- "Vous avez votre carte de la pharmacie ?" me lance mon charmant pharmacien.
La carte en question n'est rien d'autre qu'une carte de fidélité. A chaque passage, j'économise des "cents" qui mis bout à bout, donnent 5 euros de réduction par-ci, 5 euros par-là. Avantageux donc, et je suis tombée dans le panneau d'être "bonne cliente" chez le même pharmacien depuis des années.
L'autre avantage d'être (re)connue dans ce genre de boutique, c'est la propension dudit pharmacien à refiler des médicaments "en urgence", et vous assurer que le papier attendra bien le lendemain.
- "Euh, oui, attendez..." et là, tout s'est compliqué.
Étudiante, j'avais un grand sac à main, si grand qu'il pouvait contenir de quoi survivre plusieurs jours, si jamais je venais à découcher, quelques bouquins à finir, des copies à revoir, des blocs de feuilles à noircir, du courrier, des clés, un téléphone portable, un antivol pour vieille voiture (que personne n'aurait jamais voulu voler), de l'eau, une pomme, du chocolat, de la monnaie, un peu de maquillage, du parfum.
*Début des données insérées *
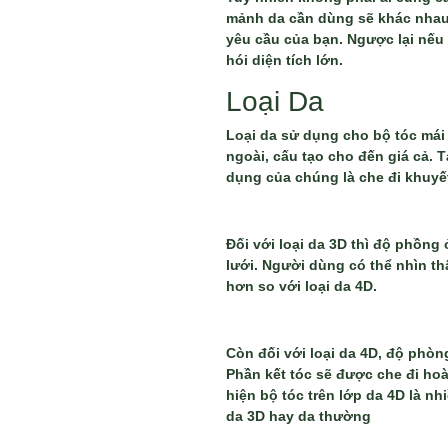
mảnh da cần dùng sẽ khác nhau.
yêu cầu của bạn. Ngược lại nếu
hói diện tích lớn.
Loại Da
Loại da sử dụng cho bộ tóc mái 
ngoài, cấu tạo cho đến giá cả. T
dụng của chúng là che đi khuyế
Đối với loại da 3D thì độ phồng 
lưới. Người dùng có thể nhìn t
hơn so với loại da 4D.
Còn đối với loại da 4D, độ phòn
Phần kết tóc sẽ được che đi hoà
hiện bộ tóc trên lớp da 4D là n
da 3D hay da thường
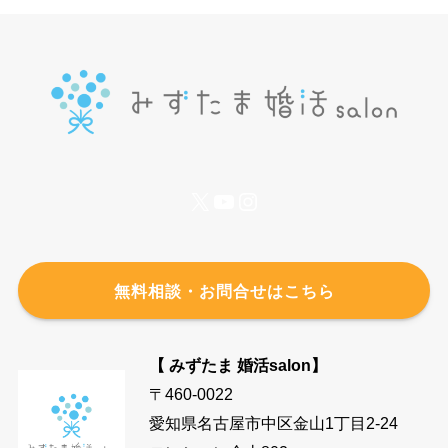
X
YouTube
Instagram
無料相談・お問合せはこちら
【 みずたま 婚活salon】
〒460-0022
愛知県名古屋市中区金山1丁目2-24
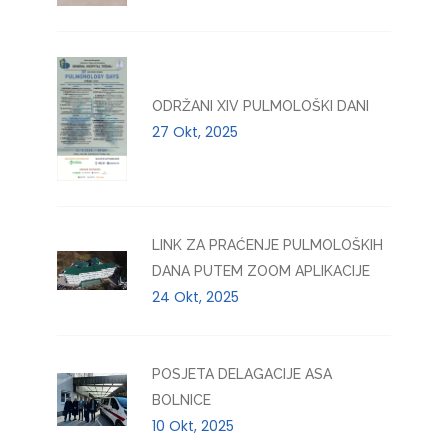
ODRŽANI XIV PULMOLOŠKI DANI
27 Okt, 2025
LINK ZA PRAĆENJE PULMOLOŠKIH
DANA PUTEM ZOOM APLIKACIJE
24 Okt, 2025
POSJETA DELAGACIJE ASA
BOLNICE
10 Okt, 2025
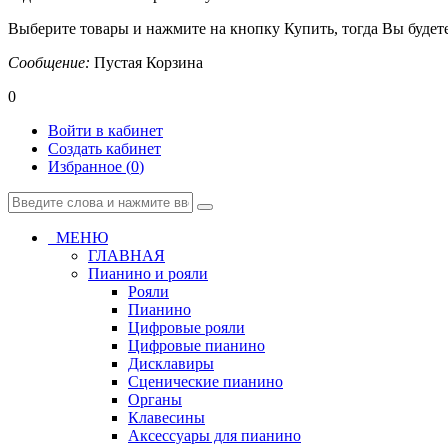
Выберите товары и нажмите на кнопку Купить, тогда Вы будете
Сообщение:
Пустая Корзина
0
Войти в кабинет
Создать кабинет
Избранное (
0
)
МЕНЮ
ГЛАВНАЯ
Пианино и рояли
Рояли
Пианино
Цифровые рояли
Цифровые пианино
Дисклавиры
Сценические пианино
Органы
Клавесины
Аксессуары для пианино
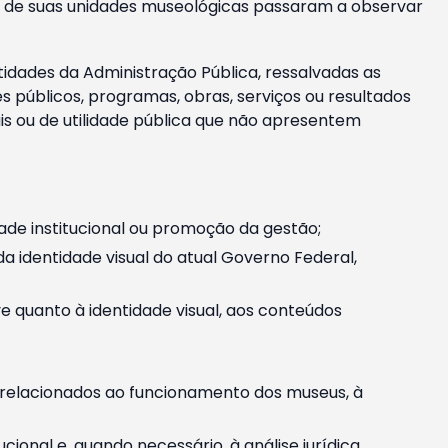
m e de suas unidades museológicas passaram a observar
tidades da Administração Pública, ressalvadas as
públicos, programas, obras, serviços ou resultados
is ou de utilidade pública que não apresentem
ade institucional ou promoção da gestão;
identidade visual do atual Governo Federal,
ive quanto à identidade visual, aos conteúdos
, relacionados ao funcionamento dos museus, à
onal e, quando necessário, à análise jurídica.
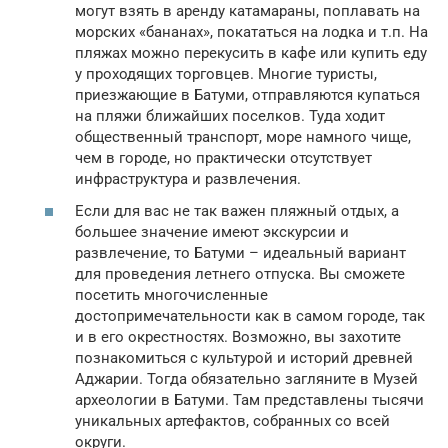
могут взять в аренду катамараны, поплавать на
морских «бананах», покататься на лодка и т.п. На
пляжах можно перекусить в кафе или купить еду
у проходящих торговцев. Многие туристы,
приезжающие в Батуми, отправляются купаться
на пляжи ближайших поселков. Туда ходит
общественный транспорт, море намного чище,
чем в городе, но практически отсутствует
инфраструктура и развлечения.
Если для вас не так важен пляжный отдых, а
большее значение имеют экскурсии и
развлечение, то Батуми – идеальный вариант
для проведения летнего отпуска. Вы сможете
посетить многочисленные
достопримечательности как в самом городе, так
и в его окрестностях. Возможно, вы захотите
познакомиться с культурой и историй древней
Аджарии. Тогда обязательно загляните в Музей
археологии в Батуми. Там представлены тысячи
уникальных артефактов, собранных со всей
округи.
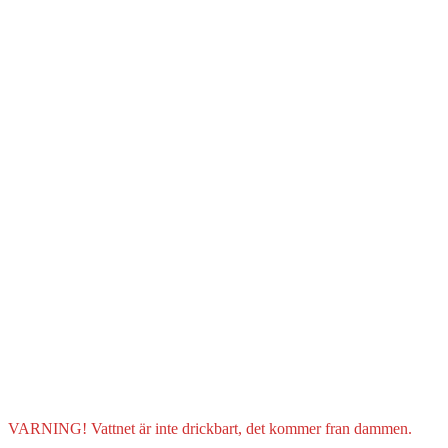
VARNING! Vattnet är inte drickbart, det kommer fran dammen.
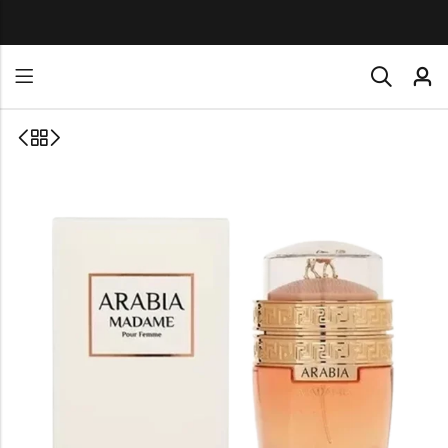
TODOS NUESTROS PE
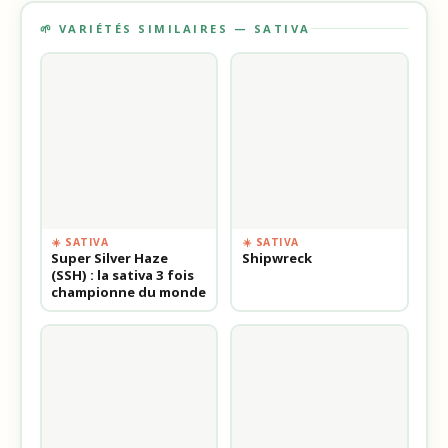
🌱 VARIÉTÉS SIMILAIRES — SATIVA
☀️ SATIVA
☀️ SATIVA
Super Silver Haze
Shipwreck
(SSH) : la sativa 3 fois
championne du monde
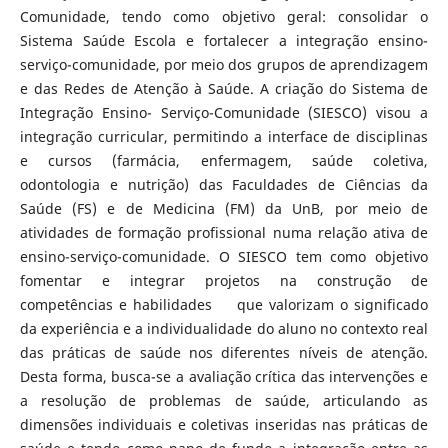
Comunidade, tendo como objetivo geral: consolidar o
Sistema Saúde Escola e fortalecer a integração ensino-
serviço-comunidade, por meio dos grupos de aprendizagem
e das Redes de Atenção à Saúde. A criação do Sistema de
Integração Ensino- Serviço-Comunidade (SIESCO) visou a
integração curricular, permitindo a interface de disciplinas
e cursos (farmácia, enfermagem, saúde coletiva,
odontologia e nutrição) das Faculdades de Ciências da
Saúde (FS) e de Medicina (FM) da UnB, por meio de
atividades de formação profissional numa relação ativa de
ensino-serviço-comunidade. O SIESCO tem como objetivo
fomentar e integrar projetos na construção de
competências e habilidades que valorizam o significado
da experiência e a individualidade do aluno no contexto real
das práticas de saúde nos diferentes níveis de atenção.
Desta forma, busca-se a avaliação crítica das intervenções e
a resolução de problemas de saúde, articulando as
dimensões individuais e coletivas inseridas nas práticas de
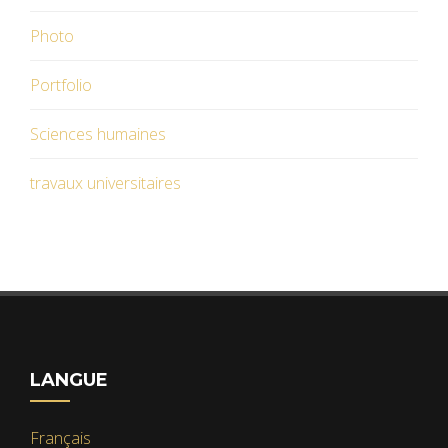
Photo
Portfolio
Sciences humaines
travaux universitaires
LANGUE
Français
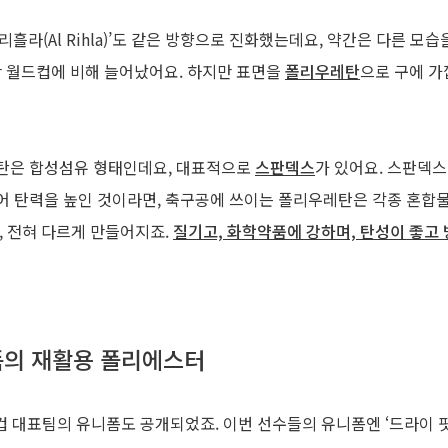
 리흘라(Al Rihla)’도 같은 방향으로 진화했는데요, 약간은 다른 모
난 월드컵에 비해 늘어났어요. 하지만 표면을
폴리우레탄
으로 구에 가
탄은 합성섬유 형태인데요, 대표적으로
스판덱스
가 있어요. 스판덱
 탄력을 높인 것이라면, 축구공에 쓰이는 폴리우레탄은 각종 혼합물
, 전혀 다르게 만들어지죠.
질기고, 화학약품에 강하며, 탄성이 좋고
폼의 재활용 폴리에스터
컵 대표팀의 유니폼도 공개되었죠. 이번 선수들의 유니폼엔 ‘드라이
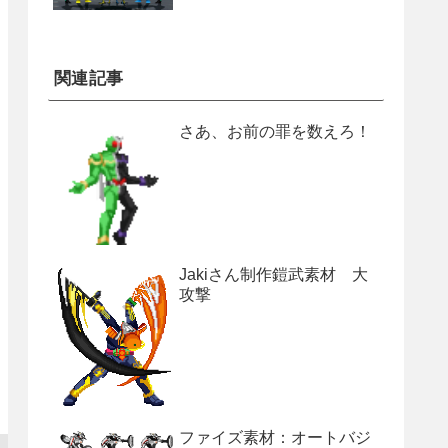
関連記事
さあ、お前の罪を数えろ！
Jakiさん制作鎧武素材 大
攻撃
ファイズ素材：オートバジ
Les années ont passé et je n'ai plus vraiment de raison de découcher, plus de bouquins en retard (ou plutôt tellement de bouquins en retard qu'un camion pourrait me suivre si je devais les transporter), plus de feuilles à noircir (c'est mon PC qui s'en charge), et les copies à revoir, je les laisse au boulot, comme il se doit. Le sac a donc perdu quelques tailles. Mais c'est plus un encouragement de chaque instant qu'un véritable besoin qui a changé.
Aujourd'hui, mon sac est tellement rempli que j'ai du mal à y entrer ma main pour y chercher une clé, un bout de papier, un stylo, de la monnaie. Je l'ai complètement vidé ce soir, espérant y trouver un ticket de loterie gagnant, un billet froissé mais entier de 200 euros, mais rien de tout ça : une tututte, un doudou, des biscuits pour nourrissons, des tickets de parking, d'essence, des factures et tiens, encore des factures à payer, des catalogues de trucs autant inutiles qu'agréables, et, bien sûr, aucune trace de cette p*tain de carte de la pharmacie.
3 secondes pour me dire que si je ne retrouve pas cette carte, je perds "juste" un euro à tout casser, donc pas de quoi me taper la tête contre un mur, mais c'est plus fort que moi, elle doit être là, je l'ai vue, hier, ou ce matin, je sais plus quand, mais je suis sûre qu'elle est là.
Je n'ai plus le choix, je sors donc un à un chaque objet se trouvant dans ce sac devenu trop petit sur le comptoir, devant mon pharmacien qui me regarde, l'air amusé. 18 effets personnels plus tard, ça y est, je la tiens. La garce, elle s'était barrée de son endroit habituel de rangement.
C'est donc satisfaite, avec l'oeil de la gagne que je la lui tends fièrement, ânonnant un "je le savais".
Pendant ce temps, MM2 démontait un présentoir de coupe-ongles dernier cri, ultra tendance, et tellement attrayant qu'elle se faisait déjà les dents dessus.
La fidélité, parfois, ça fait juste chier.